We design every process to ensure recommendations are backed by explainable logic, rigorous quality checks, and detailed audit trails. Our algorithms review vast datasets, filter noise, and present only actionable signals with accompanying justifications. The creation and delivery of every recommendation involves documented steps, from initial data scoping to result validation and ongoing assessment. User control remains a priority, with each signal presented for your independent evaluation. This methodology upholds data integrity and aligns with the regulatory environment of South Africa, helping users make considered decisions.

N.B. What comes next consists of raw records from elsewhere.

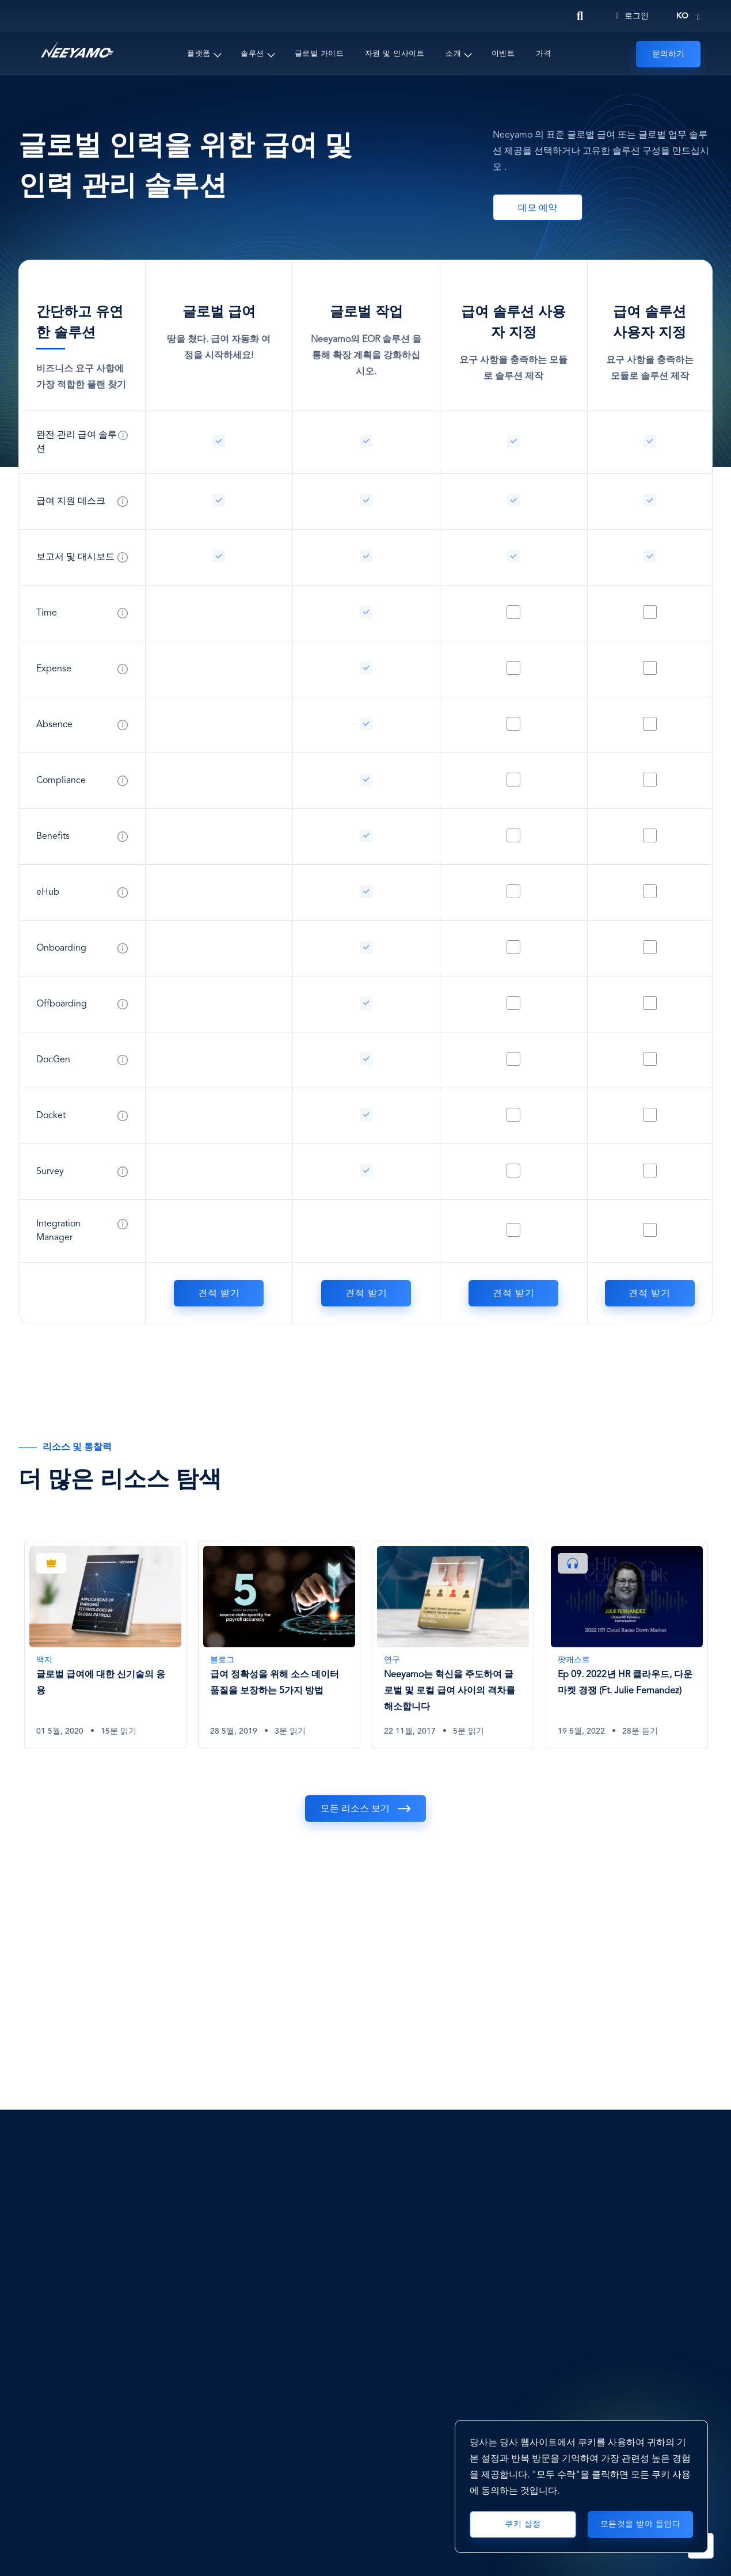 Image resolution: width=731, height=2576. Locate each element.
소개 (453, 54)
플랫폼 (199, 54)
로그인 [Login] (632, 16)
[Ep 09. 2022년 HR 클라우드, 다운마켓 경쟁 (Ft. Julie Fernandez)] (627, 1645)
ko (682, 16)
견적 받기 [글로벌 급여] (219, 1293)
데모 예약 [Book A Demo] (537, 208)
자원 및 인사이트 (395, 54)
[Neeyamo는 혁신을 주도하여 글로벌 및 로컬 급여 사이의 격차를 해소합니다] (453, 1645)
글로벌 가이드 (319, 54)
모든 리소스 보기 (355, 1809)
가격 (543, 54)
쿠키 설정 (523, 2524)
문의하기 (668, 54)
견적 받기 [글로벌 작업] (366, 1293)
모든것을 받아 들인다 (640, 2524)
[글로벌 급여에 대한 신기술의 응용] (105, 1645)
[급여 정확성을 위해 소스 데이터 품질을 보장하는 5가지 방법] (279, 1645)
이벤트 (503, 54)
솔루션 (252, 54)
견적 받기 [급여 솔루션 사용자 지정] (514, 1293)
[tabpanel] (105, 1653) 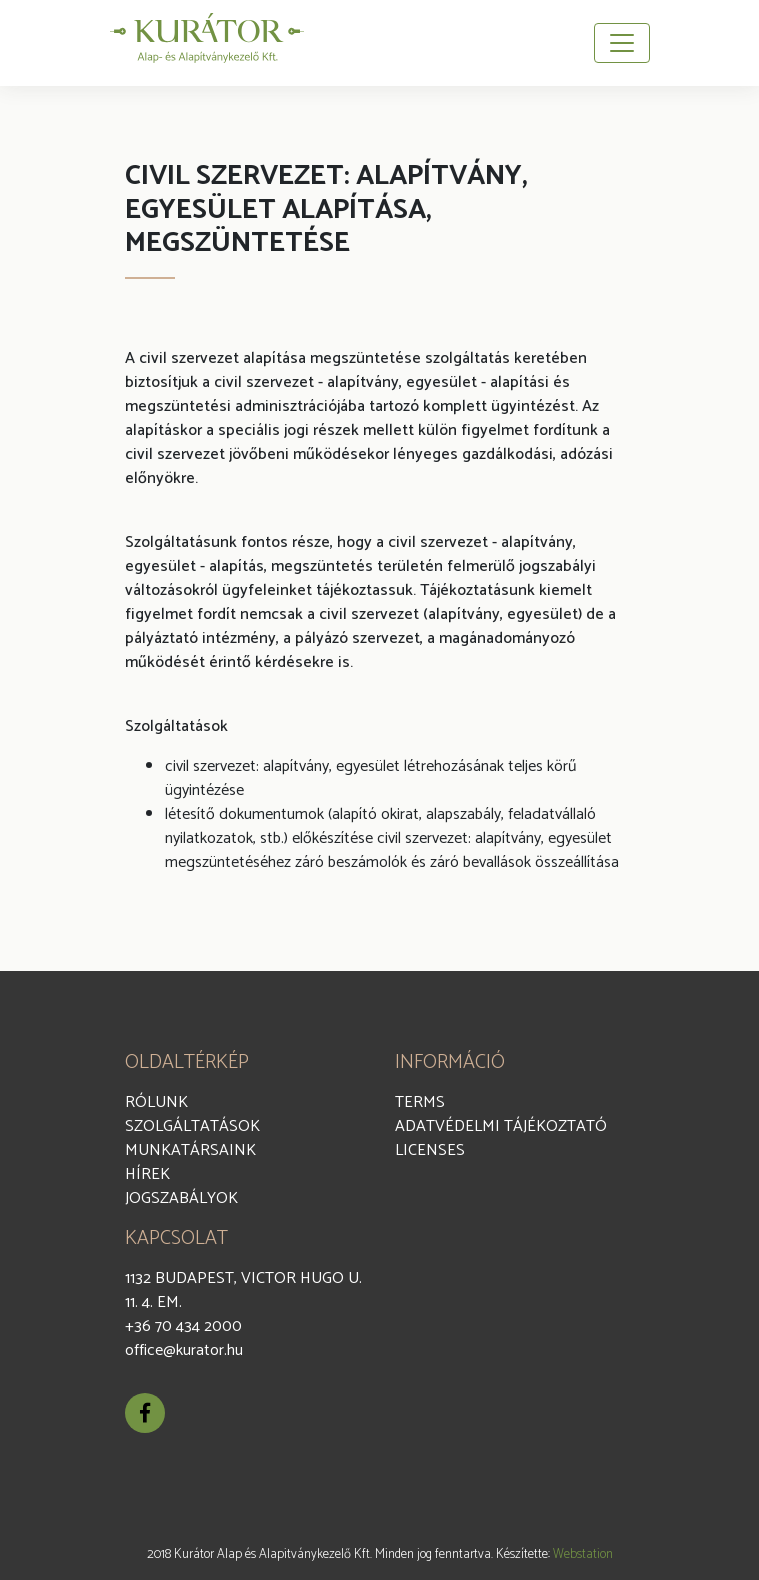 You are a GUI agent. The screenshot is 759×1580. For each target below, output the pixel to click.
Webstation (583, 1554)
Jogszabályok (181, 1198)
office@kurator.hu (184, 1350)
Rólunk (156, 1102)
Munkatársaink (190, 1150)
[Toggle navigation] (622, 43)
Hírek (147, 1174)
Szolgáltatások (192, 1126)
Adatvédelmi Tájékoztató (501, 1126)
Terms (420, 1102)
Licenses (430, 1150) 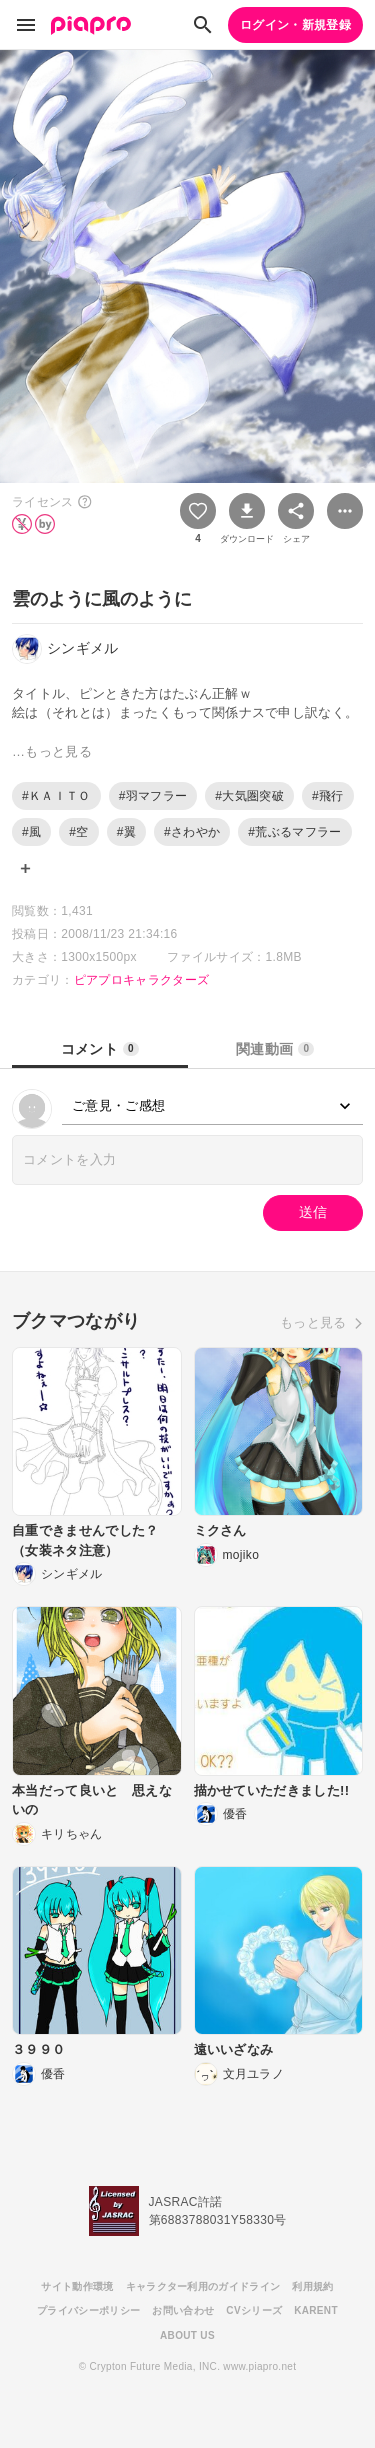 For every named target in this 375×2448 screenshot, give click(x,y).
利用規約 (312, 2286)
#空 (78, 832)
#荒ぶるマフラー (294, 832)
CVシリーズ (254, 2310)
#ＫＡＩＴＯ (56, 796)
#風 (31, 832)
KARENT (316, 2310)
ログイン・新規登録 (295, 25)
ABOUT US (187, 2335)
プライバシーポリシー (88, 2310)
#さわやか (192, 832)
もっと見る (313, 1322)
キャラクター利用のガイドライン (203, 2286)
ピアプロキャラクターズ (142, 980)
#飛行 (328, 796)
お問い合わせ (183, 2310)
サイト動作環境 (77, 2286)
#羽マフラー (153, 796)
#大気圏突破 (249, 796)
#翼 (126, 832) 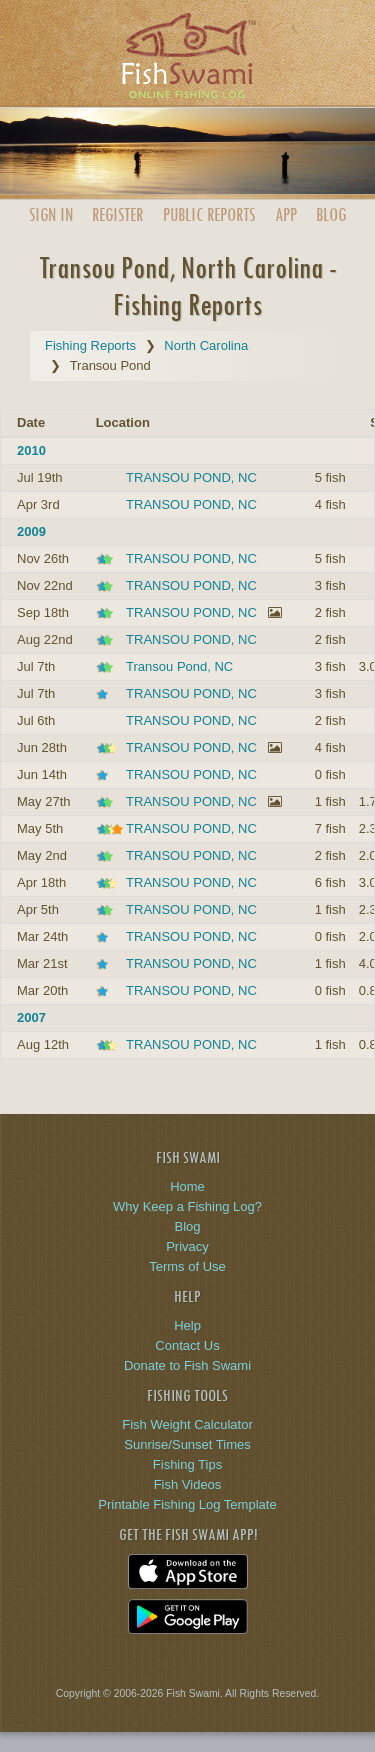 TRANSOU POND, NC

Transparent Methodology Timeline

Naledi Phiri

Naledi Phiri

Head of AI Research

"Our goal is to provide meaningful recommendations while maintaining clarity, accountability, and compliance every step of the way. We believe that when users understand our process, they participate more confidently and responsibly in the market."

1

Jan 2024

Framework Development

Constructed a scalable procedural foundation with input from compliance, data science, and legal teams for regulatory compatibility.

2

May 2024

Algorithm Implementation

Deployed core model logic, subjecting all outputs to ongoing monitoring and periodic peer review for reliability.

3

Sep 2024

Audit & Quality Review

Instituted independent audits, routine error checks, and full documentation requirements for traceability and transparency.

4

Dec 2024

User Control Integration

Launched user-facing controls enabling manual signal review and action, backed by public methodology guides.

5

Feb 2025

Ongoing Improvement

Introduced live user feedback loops, using insights to further refine accuracy and presentation across all modules.